The filing lists 18 causes of action against the four individuals, including breach of fiduciary duty, fraud, conversion, trademark infringement and civil conspiracy.
The individuals named in the motion are:
• Mark Lawrence, who was bishop to local Episcopalians from 2006 until December 2012, when the Presiding Bishop of The Episcopal Church accepted his renunciation as a bishop of TEC. Members of the breakaway group still recognize him as their bishop.
• Jim Lewis, who was Canon to the Ordinary of the diocese, and continues to use that title in the breakaway organization.
• Jeffrey Miller, who has been president of the Standing Committee of the diocese. Miller also is rector of St. Helena’s, Beaufort, one of the congregations that filed suit against TEC.
• Paul Fuener, who has been president of the Standing Committee. Fuener also is rector of Prince George-Winyah in Georgetown, another plaintiff in the suit against TEC.
According to the TECSC motion, evidence produced in the discovery process of the lawsuit so far has revealed “numerous personal and individual ultra vires, fraudulent, and intentional unlawful acts.” “Ultra vires” is a Latin term meaning “beyond powers,” and describes acts that are beyond the scope of powers granted under corporation law.
Filed with the motion on Monday was a proposed pleading, listing the claims TECSC plans to make against the parties if they are joined to the suit. According to the pleading, the individuals’ actions were part of a scheme to withdraw the diocese from The Episcopal Church, beginning as early as 2006 when Lawrence was still under consideration to become bishop of South Carolina, and assured church officials that he did not intend to withdraw the diocese from TEC.
As ordained individuals, Lawrence, Lewis, Miller and Fuener all took vows to adhere to “the doctrine, discipline and worship of The Episcopal Church,” and TEC relied on those promises in granting them authority in the diocese. But beginning around 2009, the four began executing a conspiracy to take away the assets of the diocese and “deprive Episcopalians loyal to the Episcopal Church of their property rights” by manipulating the corporate entity of the diocese, according to the proposed pleading.
The diocese’s corporate entity was formed in 1973, following a state Supreme Court decision that changed the charitable immunity doctrine regarding churches.

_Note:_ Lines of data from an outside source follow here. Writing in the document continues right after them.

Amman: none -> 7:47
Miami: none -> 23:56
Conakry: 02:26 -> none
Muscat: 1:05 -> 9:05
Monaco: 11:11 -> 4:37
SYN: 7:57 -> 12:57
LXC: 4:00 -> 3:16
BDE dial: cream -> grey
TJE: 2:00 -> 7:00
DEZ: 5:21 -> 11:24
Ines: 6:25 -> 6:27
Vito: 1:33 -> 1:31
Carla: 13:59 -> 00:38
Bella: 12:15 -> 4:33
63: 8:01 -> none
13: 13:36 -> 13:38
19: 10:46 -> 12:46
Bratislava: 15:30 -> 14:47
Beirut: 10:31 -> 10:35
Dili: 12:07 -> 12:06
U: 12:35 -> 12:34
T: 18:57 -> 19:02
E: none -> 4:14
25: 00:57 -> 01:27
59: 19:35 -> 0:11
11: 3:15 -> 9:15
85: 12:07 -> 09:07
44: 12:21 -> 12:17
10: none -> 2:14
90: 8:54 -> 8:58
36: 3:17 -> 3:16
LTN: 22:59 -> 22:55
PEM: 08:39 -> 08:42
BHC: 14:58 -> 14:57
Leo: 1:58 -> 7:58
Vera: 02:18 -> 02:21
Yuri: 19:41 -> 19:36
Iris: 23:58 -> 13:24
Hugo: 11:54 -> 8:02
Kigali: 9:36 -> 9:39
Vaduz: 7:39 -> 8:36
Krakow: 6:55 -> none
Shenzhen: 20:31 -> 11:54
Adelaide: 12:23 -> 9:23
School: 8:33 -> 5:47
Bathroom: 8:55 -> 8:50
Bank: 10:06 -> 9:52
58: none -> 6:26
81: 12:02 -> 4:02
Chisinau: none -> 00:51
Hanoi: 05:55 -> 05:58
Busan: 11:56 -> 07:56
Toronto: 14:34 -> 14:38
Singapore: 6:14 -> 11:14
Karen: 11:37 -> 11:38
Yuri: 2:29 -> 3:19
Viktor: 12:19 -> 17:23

For the next 37 years of its existence, the corporate entity of the diocese did not adopt bylaws, hold corporate meetings, elect officers or function as a corporation; it existed only as a “corporate embodiment of the ecclesiastical operation of the diocese,” to provide a shield against personal liability.
But in 2010, a series of changes were made to the corporation, many done during improper executive sessions, for the purpose of later withdrawing the diocese from The Episcopal Church. These actions did not comply with either the corporate charter or the state Nonprofit Corporations Act, according to the proposed pleading.
Those actions led up to the events of October 2012, when the Standing Committee approved a resolution to “disaffiliate” from TEC and announced its withdrawal from the church. “Any and all authority that any of those individuals had in the past to act for the Diocese or its corporate entity of The Trustees was extinguished from that day forward,” and actions since then, including the November 2012 “special convention,” have no legal effect.